Lunares officially acquired software testing capabilities by partnering with Testspring and joining AstraLabs
In a move that signals a shift in how we validate space technologies, Lunares Research Station — Europe’s leading analog mission facility — has officially acquired software testing capabilities through a new partnership with Testspring, and by extension, has joined the emerging AstraLabs ecosystem.
Lunares and Testspring aim to redefine what “tested” means in the context of space.
Switching Lab to the analog Regolith: Why This Matters
For decades, software testing has taken place in climate-controlled offices, on desks cluttered with coffee mugs and ethernet cables. But the truth is: real-world performance can’t be simulated through code alone. It must be exposed to pressure, fatigue, edge cases, latency, confusion, and even boredom. That’s what analog environments like Lunares are built for.
By integrating Testspring’s expertise in quality control and test frameworks into Lunares' high-fidelity simulation environments, this partnership brings software under the same scrutiny traditionally reserved for humans and hardware. Interfaces, protocols, fail-safes — all will now be stress-tested not just functionally, but contextually. This also allows lunares to include standard or custom-built software test environments, which can be used during the mission.
Multi-Sector Collaboration is crucial for the new Space chapter.
This initiative highlights that no single sector holds all the answers.
Lunares brings the environment — isolation, procedure, communication delay, and operational stress.
Testspring brings the methods — precision testing, software behaviour analysis, and quality-first culture.
AstraLabs connects the dots — building the infrastructure where these sectors not only coexist but also amplify each other.

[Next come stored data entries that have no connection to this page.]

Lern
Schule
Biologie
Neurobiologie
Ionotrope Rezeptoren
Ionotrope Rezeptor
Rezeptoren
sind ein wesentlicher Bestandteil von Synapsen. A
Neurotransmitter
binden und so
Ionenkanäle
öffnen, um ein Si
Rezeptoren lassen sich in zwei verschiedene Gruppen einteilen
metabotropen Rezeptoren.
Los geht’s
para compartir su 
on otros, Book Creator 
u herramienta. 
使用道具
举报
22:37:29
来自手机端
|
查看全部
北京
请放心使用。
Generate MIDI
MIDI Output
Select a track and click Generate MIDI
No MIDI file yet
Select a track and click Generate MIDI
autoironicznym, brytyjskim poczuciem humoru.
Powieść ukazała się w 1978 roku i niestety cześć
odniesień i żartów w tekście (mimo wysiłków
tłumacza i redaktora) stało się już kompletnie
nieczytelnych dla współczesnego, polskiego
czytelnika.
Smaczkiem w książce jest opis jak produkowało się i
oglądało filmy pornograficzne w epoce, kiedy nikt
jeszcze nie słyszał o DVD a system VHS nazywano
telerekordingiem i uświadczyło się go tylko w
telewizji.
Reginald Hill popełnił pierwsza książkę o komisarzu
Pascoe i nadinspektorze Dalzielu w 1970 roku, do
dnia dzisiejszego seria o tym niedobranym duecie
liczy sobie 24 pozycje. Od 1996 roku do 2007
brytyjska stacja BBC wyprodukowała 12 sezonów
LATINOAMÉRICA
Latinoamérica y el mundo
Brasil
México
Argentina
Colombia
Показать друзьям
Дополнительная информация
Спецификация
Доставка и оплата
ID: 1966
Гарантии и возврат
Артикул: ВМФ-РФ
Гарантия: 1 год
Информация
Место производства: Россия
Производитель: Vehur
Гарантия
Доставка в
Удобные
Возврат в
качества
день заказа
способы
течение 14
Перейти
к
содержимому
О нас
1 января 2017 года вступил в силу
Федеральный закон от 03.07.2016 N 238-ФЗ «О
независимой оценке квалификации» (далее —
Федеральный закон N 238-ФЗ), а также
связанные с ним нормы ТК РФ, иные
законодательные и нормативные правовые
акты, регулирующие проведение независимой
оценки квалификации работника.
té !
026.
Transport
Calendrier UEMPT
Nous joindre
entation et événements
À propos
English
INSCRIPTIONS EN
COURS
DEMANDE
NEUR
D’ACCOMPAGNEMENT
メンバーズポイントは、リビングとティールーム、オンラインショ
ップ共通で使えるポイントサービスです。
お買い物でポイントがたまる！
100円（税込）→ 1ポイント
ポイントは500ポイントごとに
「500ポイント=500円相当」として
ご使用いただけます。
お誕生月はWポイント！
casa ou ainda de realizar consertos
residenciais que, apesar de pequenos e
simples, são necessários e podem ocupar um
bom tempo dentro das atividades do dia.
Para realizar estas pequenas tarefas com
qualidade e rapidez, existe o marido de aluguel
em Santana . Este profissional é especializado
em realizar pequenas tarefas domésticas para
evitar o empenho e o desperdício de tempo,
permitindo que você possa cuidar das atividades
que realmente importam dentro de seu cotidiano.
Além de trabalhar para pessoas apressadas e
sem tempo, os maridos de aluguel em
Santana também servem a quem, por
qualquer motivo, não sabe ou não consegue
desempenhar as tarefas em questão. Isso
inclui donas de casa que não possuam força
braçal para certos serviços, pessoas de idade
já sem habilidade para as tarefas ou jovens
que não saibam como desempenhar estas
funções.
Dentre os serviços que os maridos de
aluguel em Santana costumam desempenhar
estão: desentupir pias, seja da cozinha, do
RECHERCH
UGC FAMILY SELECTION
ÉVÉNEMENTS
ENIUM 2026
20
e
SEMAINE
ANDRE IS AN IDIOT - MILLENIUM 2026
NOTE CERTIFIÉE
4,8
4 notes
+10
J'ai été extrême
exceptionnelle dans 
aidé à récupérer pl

It’s the kind of partnership the space sector needs more of: grounded in utility, guided by vision, executed with mutual respect.
Why “Real” Matters
When we test software in the comfort of the lab, we test convenience. When we test software during an analog mission, we test truth.
Delays are real. Interfaces matter. Procedures strain. What looked fine on Figma or passed CI/CD might not survive a 3-hour EVA under partial comms blackout and low blood sugar. And that’s the point.
The analog environment exposes real risks.
This collaboration ensures that the systems we count on in orbit are no longer tested in isolation from the context in which they’re meant to perform.
Important step for AstraLabs ecosystem.
For AstraLabs, this partnership marks a significant milestone. It validates the vision: to build a complete testing ecosystem that bridges early concept, analog fieldwork, and space-native deployment.
This step pulls testing out of theory and into orbit-adjacent readiness, one that reflects the true complexity of space operations. The future of validation isn’t isolated. It’s connected, iterative, and deeply human.
As the lines blur between Earth and orbit, between concept and execution, this partnership reminds us:
To build the future, we must test it as if it were real. Because it is.